Start to finish, retype the entries exactly while omitting the pictures.

-----

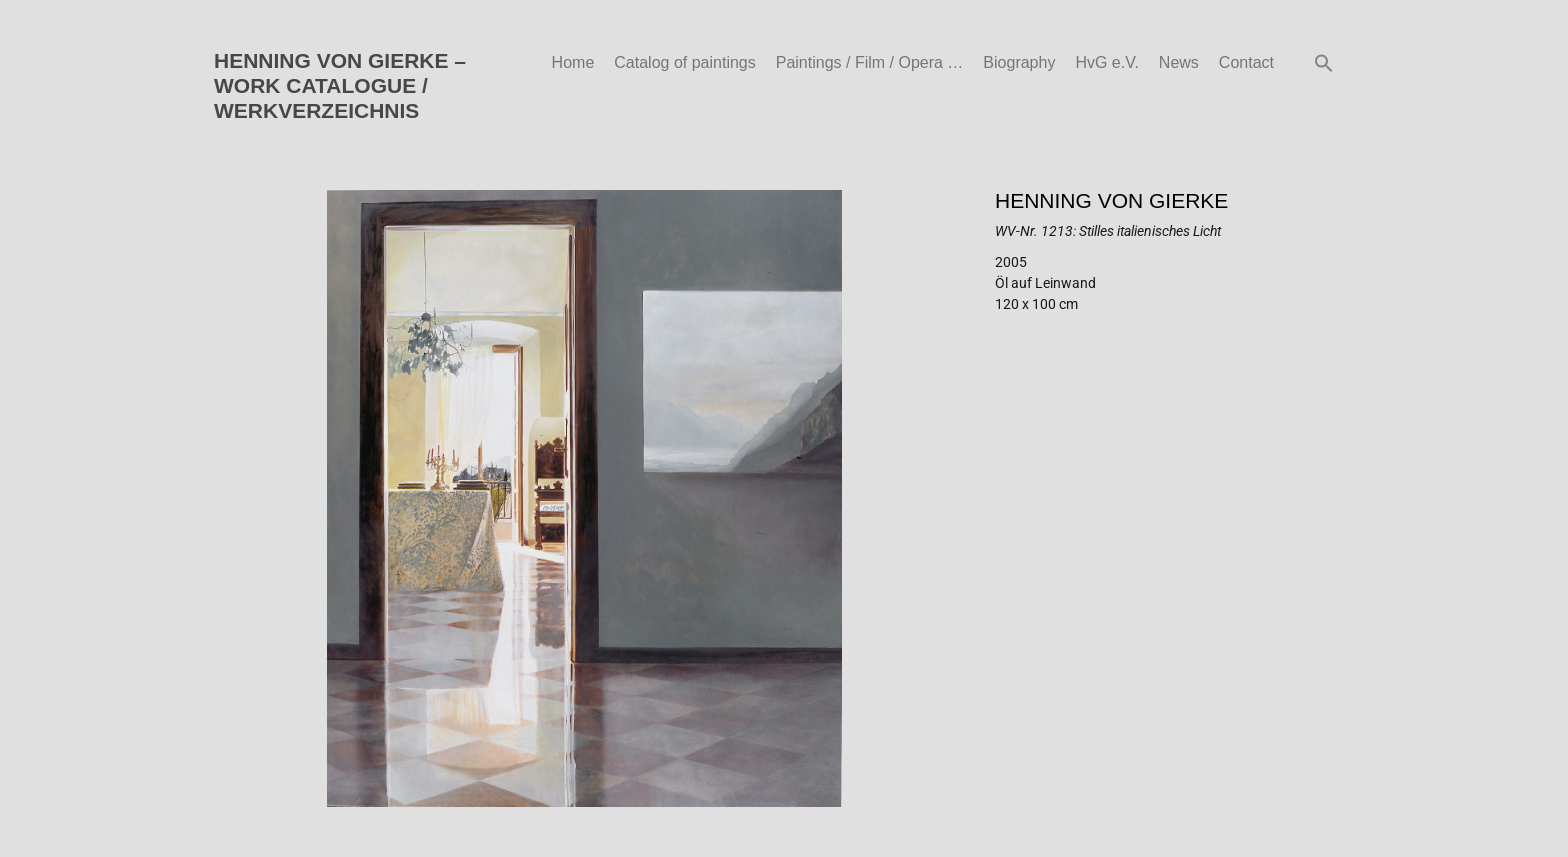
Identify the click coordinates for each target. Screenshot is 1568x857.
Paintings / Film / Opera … (870, 62)
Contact (1246, 62)
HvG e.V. (1106, 62)
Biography (1019, 62)
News (1179, 62)
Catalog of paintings (684, 62)
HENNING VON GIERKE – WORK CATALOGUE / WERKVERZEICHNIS (340, 85)
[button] (1324, 63)
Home (573, 62)
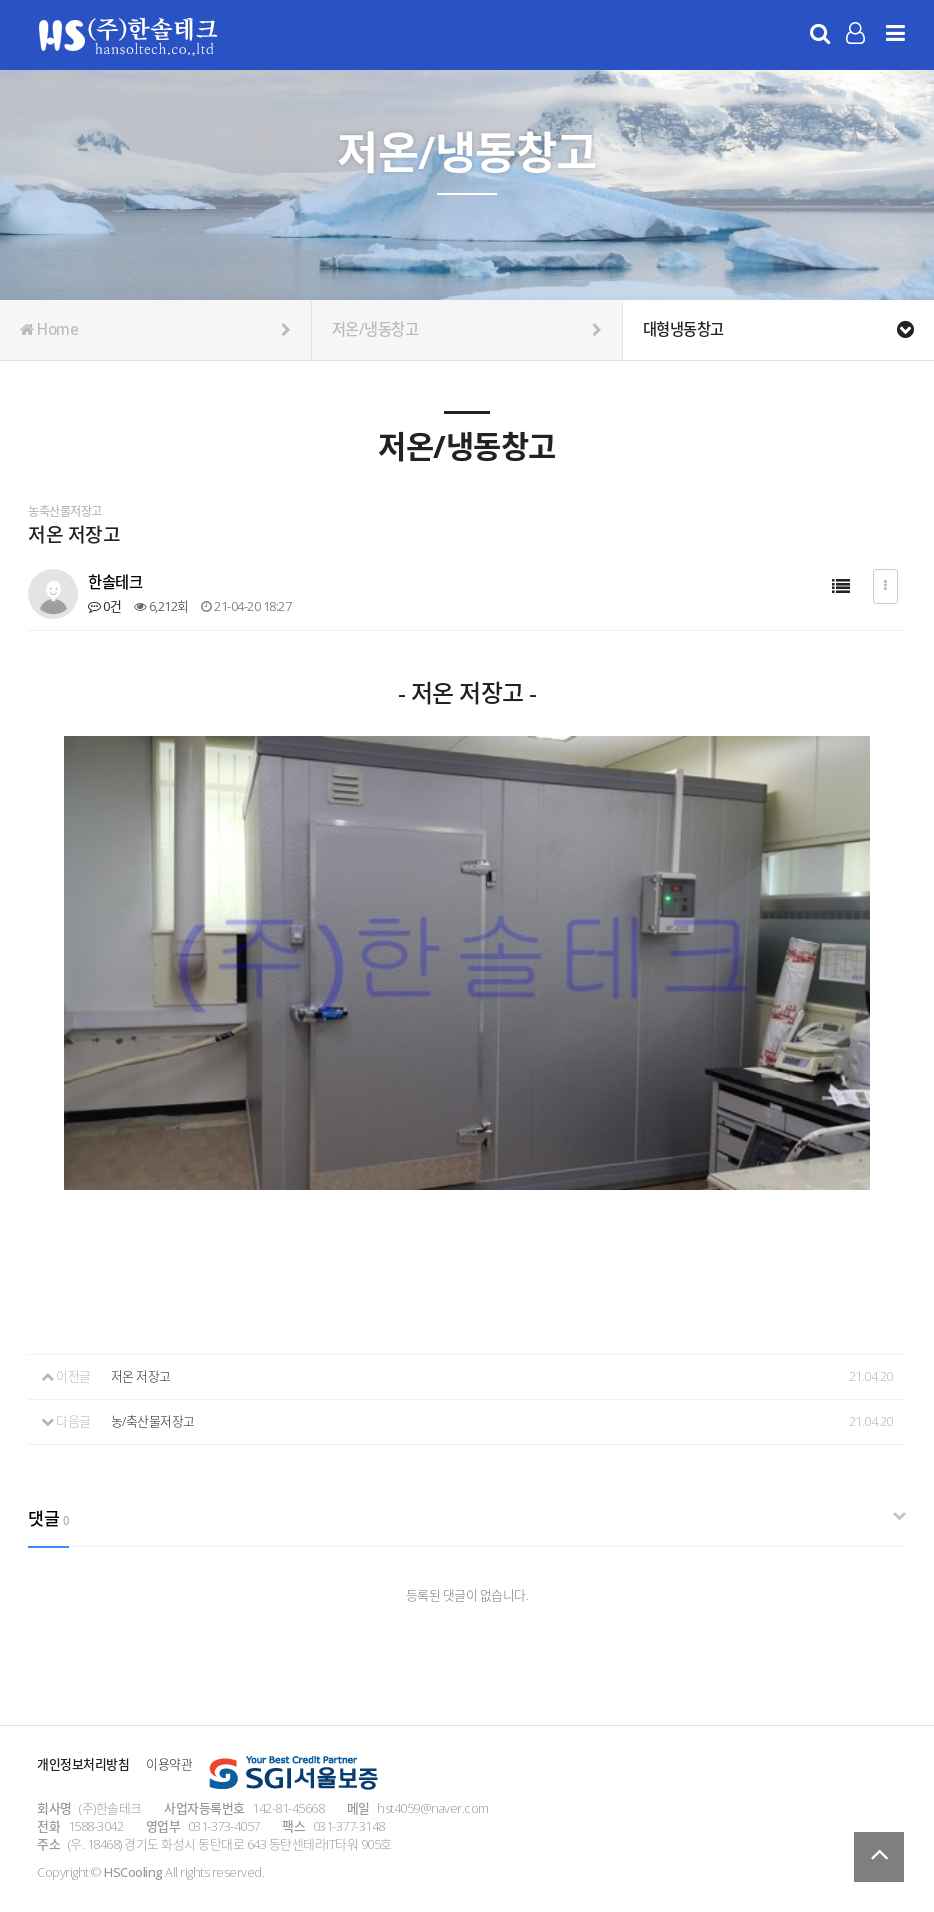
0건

-----

_Answer space_
Identify the click coordinates for each target. Screenshot is 1568x857.
Paintings / Film / Opera … (870, 62)
Contact (1246, 62)
HvG e.V. (1106, 62)
Biography (1019, 62)
News (1179, 62)
Catalog of paintings (684, 62)
HENNING VON GIERKE – WORK CATALOGUE / WERKVERZEICHNIS (340, 85)
[button] (1324, 63)
Home (573, 62)
0건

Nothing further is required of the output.